"We can't," Penelo gasped in horror. "Are you insane?"

Balthier laughed, thoroughly enjoying her pique as he searched through the drawers in the Strahl's kitchen. Her cheeks had flushed with angry color, her arms were crossed over her chest – she looked as though she were seconds away from launching into a lecture.

His fingers closed around the corkscrew; he pulled it from the drawer and held it aloft.

She made a choking sound, uncrossed her arms to thrust out one hand in warning. "Balthier, don't you dare."

He tucked the corkscrew into his pocket lest she make a grab for it, and set to work peeling away the wax that coated the mouth of the wine bottle he held in one hand. "Don't be such a stick in the mud," he said. "It's not as precious as some."

"You said it was worth fifty thousand gil," she cried.

"Yes. And we're going to enjoy it," he said. He risked a calculated distraction while he set the bottle on the counter and reached for the corkscrew once again. "I must apologize – it's not as fine as the one you drank all on your own a few days past."

Her face taking on a decidedly greenish tinge, she said, "How much – no. No, don't tell me."

"Seventy or so," he said anyway. Her fingertips bit into the countertop; she swayed in her seat.

"Oh, gods. Oh, gods – you should have stopped me!" Her voice soared through several octaves, ending on a plaintive wail of distress.

"How should I have done that? I wasn't about at the time." The cork popped free; her eyes narrowed as he reached for a pair of glasses.

"I can't believe you did that," she said. "Fifty thousand – that's a fortune. And it's wasted, now."

"Not wasted." He poured two glasses, sliding one of them over the counter toward her. "Good wine was meant to be enjoyed, not put in a rack and taken out to admire every so often." He collected his own glass and took a drink. It was rich and smooth, with a sweet blackberry finish and just a hint of oak from the barrel it had aged within.

She stared down her own glass as if she could will it back into the bottle.

"You might as well," he coaxed. "The damage is already done."

And though she heaved a great, long suffering sigh, at last she lifted the glass and took a hesitant sip. She scowled at him as she attempted to mask her own enjoyment. "It's good," she said grudgingly.

He hid a smirk behind his glass. "I want you to give me one day," he said.

A frown etched itself between her brows. "I don't understand what you mean."

He braced himself with one hand on the counter beside her. "I mean I want one day where you count the cost of nothing. Where you don't agonize over prices or say you don't need something. I want you tell me if there is something you want."

"But I don't –"

He stared at her, hard, and she lapsed into a wary silence.

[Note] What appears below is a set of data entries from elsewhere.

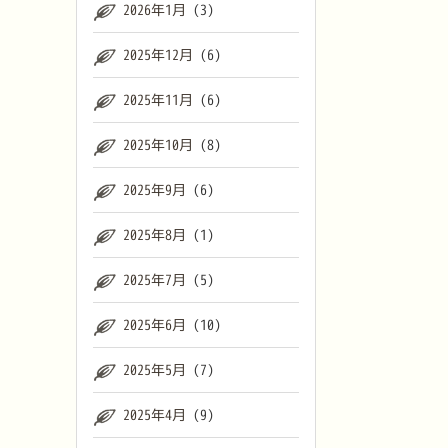
2026年1月
(3)
2025年12月
(6)
2025年11月
(6)
2025年10月
(8)
2025年9月
(6)
2025年8月
(1)
2025年7月
(5)
2025年6月
(10)
2025年5月
(7)
2025年4月
(9)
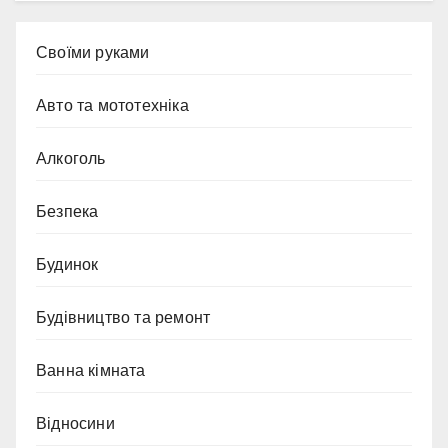
Cвоїми руками
Авто та мототехніка
Алкоголь
Безпека
Будинок
Будівництво та ремонт
Ванна кімната
Відносини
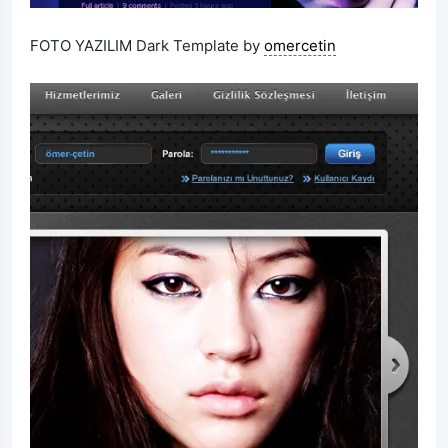
FOTO YAZILIM Dark Template by
omercetin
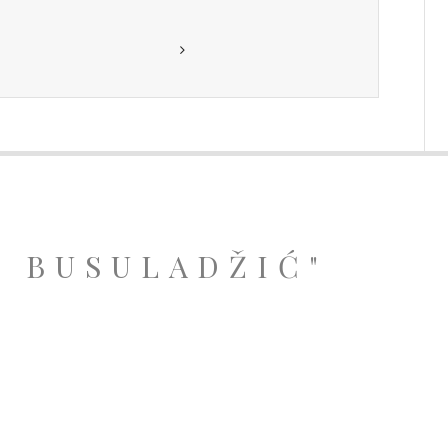
A BUSULADŽIĆ"
.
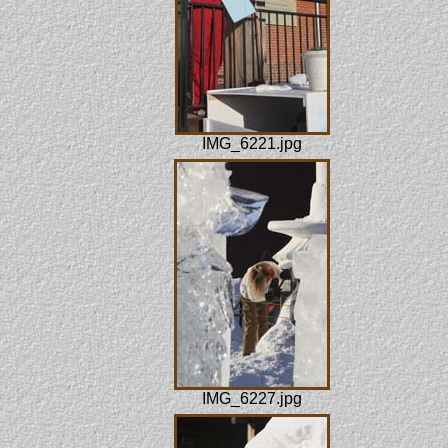
IMG_6221.jpg
IMG_6227.jpg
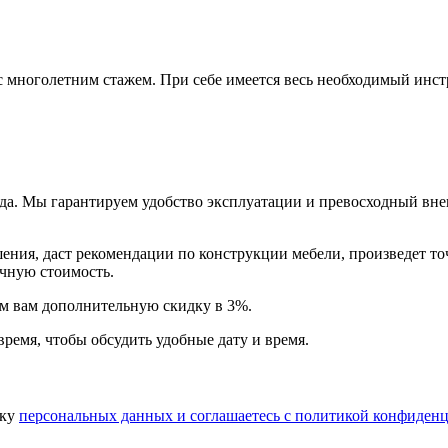
многолетним стажем. При себе имеется весь необходимый инстр
года. Мы гарантируем удобство эксплуатации и превосходный в
ия, даст рекомендации по конструкции мебели, произведет точн
очную стоимость.
арим вам дополнительную
скидку в 3%
.
время, чтобы обсудить удобные дату и время.
тку
персональных данных​ и соглашаетесь c
политикой конфиденц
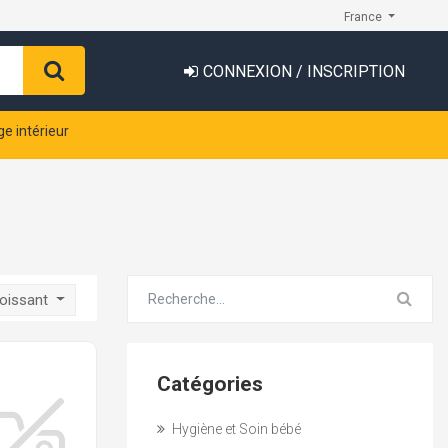
France
CONNEXION / INSCRIPTION
ge intérieur
roissant
Catégories
Hygiène et Soin bébé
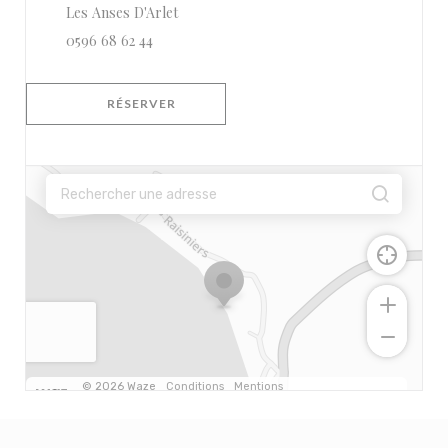
((ouvre une nouvelle fenêtre))
Les Anses D'Arlet
0596 68 62 44
RÉSERVER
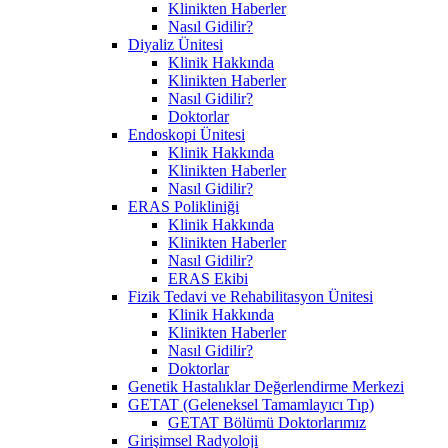
Klinikten Haberler
Nasıl Gidilir?
Diyaliz Ünitesi
Klinik Hakkında
Klinikten Haberler
Nasıl Gidilir?
Doktorlar
Endoskopi Ünitesi
Klinik Hakkında
Klinikten Haberler
Nasıl Gidilir?
ERAS Polikliniği
Klinik Hakkında
Klinikten Haberler
Nasıl Gidilir?
ERAS Ekibi
Fizik Tedavi ve Rehabilitasyon Ünitesi
Klinik Hakkında
Klinikten Haberler
Nasıl Gidilir?
Doktorlar
Genetik Hastalıklar Değerlendirme Merkezi
GETAT (Geleneksel Tamamlayıcı Tıp)
GETAT Bölümü Doktorlarımız
Girişimsel Radyoloji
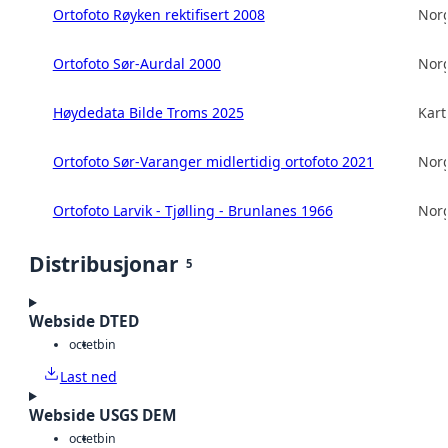
Ortofoto Røyken rektifisert 2008
Norg
Ortofoto Sør-Aurdal 2000
Norg
Høydedata Bilde Troms 2025
Kart
Ortofoto Sør-Varanger midlertidig ortofoto 2021
Norg
Ortofoto Larvik - Tjølling - Brunlanes 1966
Norg
Distribusjonar
5
Webside DTED
octet
bin
Last ned
Webside USGS DEM
octet
bin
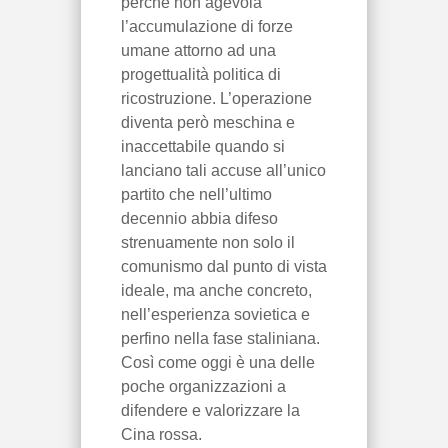
perché non agevola
l’accumulazione di forze
umane attorno ad una
progettualità politica di
ricostruzione. L’operazione
diventa però meschina e
inaccettabile quando si
lanciano tali accuse all’unico
partito che nell’ultimo
decennio abbia difeso
strenuamente non solo il
comunismo dal punto di vista
ideale, ma anche concreto,
nell’esperienza sovietica e
perfino nella fase staliniana.
Così come oggi è una delle
poche organizzazioni a
difendere e valorizzare la
Cina rossa.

At length she tried again. "I really –"

His eyes narrowed, daring her to continue. She swallowed audibly and mumbled, "Okay."

"Good," he said. "Drink your wine; we're going shopping."

She groaned, her shoulders slumping. "But I just went!"

"You didn't purchase anything," he chided. "Not for yourself, anyway."

"Because I didn't want anything!"

He patted her hand in a patently false expression of sympathy. "Today you will. Or at the very least, you will endeavor to try."

"But why?" She clutched her glass like it was a lifeline, the only thing standing between her and venturing out into the world for the sole purpose of spending money. She'd spent so long saving every miserable gil she could lay her hands on that she couldn't imagine spending it with anything but trepidation. She took another drink, caught between resentment that he'd opened wine worth a fortune and pleasure in the privilege of drinking so fine a vintage.

She didn't want to get used to it. It was easier not to – she couldn't miss anything she'd never had.

"You need to learn how to have fun," he said.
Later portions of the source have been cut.